Lifelong, a problem has been that I'm too idealistic, that I only want the exalted.  I hate community theatre and high school productions because they are often shallow and silly.  But I know that there can be near-mystical moments of breakthrough.  I hate predictable church services where everyone only goes through the motions, but I know that they can occasionally rise to being life-transforming.  Most of my love for individuals, movements, places, and all the rest has been unrequited.  That might be sad if I weren't so resistant to interference.

Several ranch women in this area of the prairie are writing columns in local newspapers, one of them augmented by writing romances with cowboys.  They depend on humour.  They define "Montana" -- I choose high prairie ecosystem.  None of them reach the stature of, let's say, Sharon Butala, who adds nature mysticism and is published in bi-national best-selling books, which people in Montana may not know about.

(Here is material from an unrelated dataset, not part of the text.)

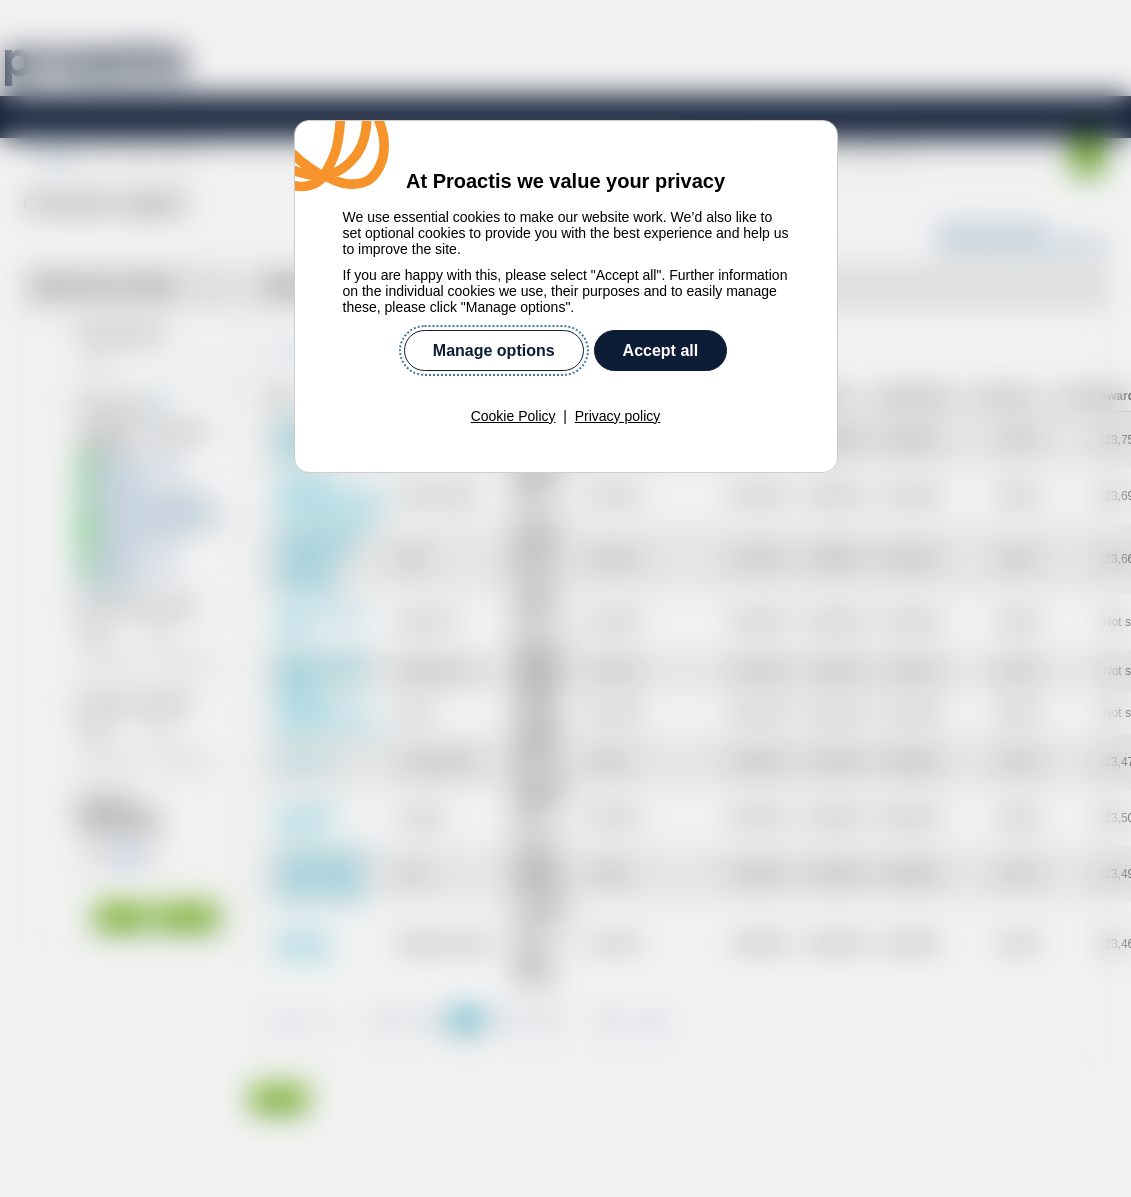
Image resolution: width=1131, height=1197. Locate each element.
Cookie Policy (513, 416)
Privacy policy (618, 416)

Sharon is a focused writer who helped save not only a ranch in Saskatchewan, but one that became a preserve of original grassland for bison.  That's beyond anything I can do.

Lately I've been trying academic online open journals like Academia or Researchgate.  They take essays, short pieces.  "Notes from the Summer Conferences at Piegan Institute."  "Memories from a CPE Program Years Ago."  A few people read them.

I write this partly in defense, since some people are baffled that since I say I'm a writer they don't automatically see books with my name in bookstore windows. (There are no bookstores closer than 80 miles.) But also in defiance in defiance, a  record for reference.  A lot of people out there write well, write hard, write daily -- but nothing comes of it.  That's normal and they need to know that.